Task statement - Return only the lines from the one that contains "Стандартная комплектация" through the last line of the records below, exactly as they stand. Pictures are not part of the copy.

The input -
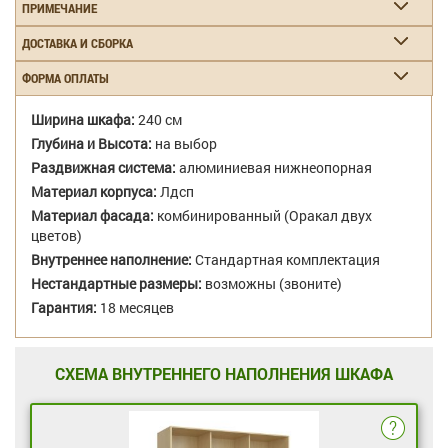
ПРИМЕЧАНИЕ
ДОСТАВКА И СБОРКА
ФОРМА ОПЛАТЫ
Ширина шкафа:
240 см
Глубина и Высота:
на выбор
Раздвижная система:
алюминиевая нижнеопорная
Материал корпуса:
Лдсп
Материал фасада:
комбинированный (Оракал двух
цветов)
Внутреннее наполнение:
Стандартная комплектация
Нестандартные размеры:
возможны (звоните)
Гарантия:
18 месяцев
СХЕМА ВНУТРЕННЕГО НАПОЛНЕНИЯ ШКАФА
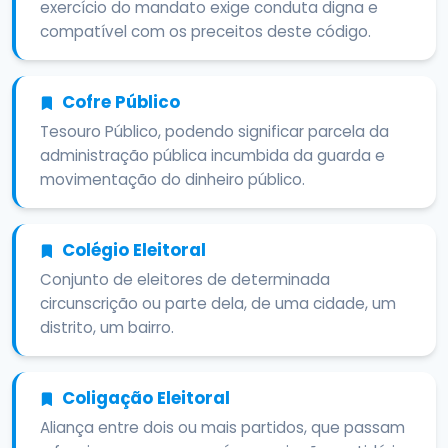
exercício do mandato exige conduta digna e
compatível com os preceitos deste código.
Cofre Público
Tesouro Público, podendo significar parcela da
administração pública incumbida da guarda e
movimentação do dinheiro público.
Colégio Eleitoral
Conjunto de eleitores de determinada
circunscrição ou parte dela, de uma cidade, um
distrito, um bairro.
Coligação Eleitoral
Aliança entre dois ou mais partidos, que passam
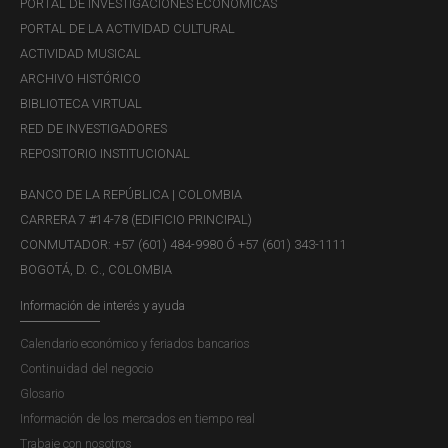
PORTAL DE INVESTIGACIONES ECONÓMICAS
c.
Una vez verificado el código, debe completar el
PORTAL DE LA ACTIVIDAD CULTURAL
registro. Seleccione su tipo de documento y registre sus
ACTIVIDAD MUSICAL
datos personales, número de documento, nombre y
ARCHIVO HISTÓRICO
apellidos. Luego haga clic en "Crear cuenta".
BIBLIOTECA VIRTUAL
RED DE INVESTIGADORES
REPOSITORIO INSTITUCIONAL
BANCO DE LA REPÚBLICA | COLOMBIA
CARRERA 7 #14-78 (EDIFICIO PRINCIPAL)
CONMUTADOR: +57 (601) 484-9980 Ó +57 (601) 343-1111
BOGOTÁ, D. C., COLOMBIA
Información de interés y ayuda
Calendario económico y feriados bancarios
Continuidad del negocio
d.
Luego de crear la cuenta, su sesión queda activa para
Glosario
postularse a la convocatoria. Inmediatamente será dirigido
Información de los mercados en tiempo real
a los términos y condiciones de uso de la plataforma
Trabaje con nosotros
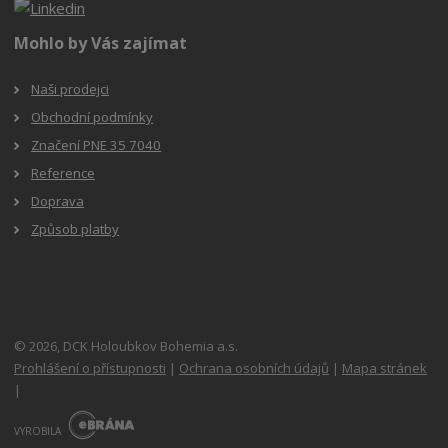
Mohlo by Vás zajímat
Naši prodejci
Obchodní podmínky
Značení PNE 35 7040
Reference
Doprava
Způsob platby
© 2026, DCK Holoubkov Bohemia a.s.
Prohlášení o přístupnosti
|
Ochrana osobních údajů
|
Mapa stránek
|
E
B
VYROBILA
R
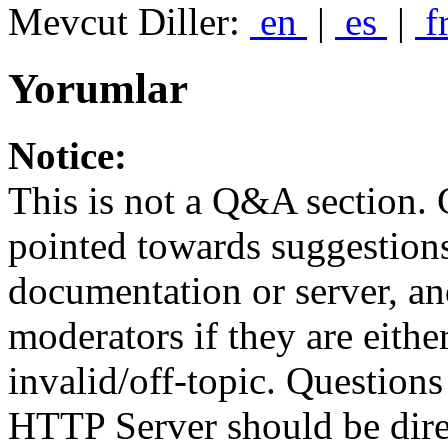
Mevcut Diller:
en
|
es
|
f
Yorumlar
Notice:
This is not a Q&A section.
pointed towards suggestion
documentation or server, a
moderators if they are eith
invalid/off-topic. Questio
HTTP Server should be direc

Solution -
Стандартная комплектация
Нестандартные размеры:
возможны (звоните)
Гарантия:
18 месяцев
СХЕМА ВНУТРЕННЕГО НАПОЛНЕНИЯ ШКАФА
exercício do mandato exige conduta digna e
compatível com os preceitos deste código.
Cofre Público
Tesouro Público, podendo significar parcela da
administração pública incumbida da guarda e
movimentação do dinheiro público.
Colégio Eleitoral
Conjunto de eleitores de determinada
circunscrição ou parte dela, de uma cidade, um
distrito, um bairro.
Coligação Eleitoral
Aliança entre dois ou mais partidos, que passam
PORTAL DE INVESTIGACIONES ECONÓMICAS
c.
Una vez verificado el código, debe completar el
PORTAL DE LA ACTIVIDAD CULTURAL
registro. Seleccione su tipo de documento y registre sus
ACTIVIDAD MUSICAL
datos personales, número de documento, nombre y
ARCHIVO HISTÓRICO
apellidos. Luego haga clic en "Crear cuenta".
BIBLIOTECA VIRTUAL
RED DE INVESTIGADORES
REPOSITORIO INSTITUCIONAL
BANCO DE LA REPÚBLICA | COLOMBIA
CARRERA 7 #14-78 (EDIFICIO PRINCIPAL)
CONMUTADOR: +57 (601) 484-9980 Ó +57 (601) 343-1111
BOGOTÁ, D. C., COLOMBIA
Información de interés y ayuda
Calendario económico y feriados bancarios
Continuidad del negocio
d.
Luego de crear la cuenta, su sesión queda activa para
Glosario
postularse a la convocatoria. Inmediatamente será dirigido
Información de los mercados en tiempo real
a los términos y condiciones de uso de la plataforma
Trabaje con nosotros
Mohlo by Vás zajímat
Naši prodejci
Obchodní podmínky
Značení PNE 35 7040
Reference
Doprava
Způsob platby
© 2026, DCK Holoubkov Bohemia a.s.
Prohlášení o přístupnosti
|
Ochrana osobních údajů
|
Mapa stránek
|
E
B
VYROBILA
R
Mevcut Diller:
en
|
es
|
f
Yorumlar
Notice:
This is not a Q&A section.
pointed towards suggestion
documentation or server, a
moderators if they are eith
invalid/off-topic. Questio
HTTP Server should be direc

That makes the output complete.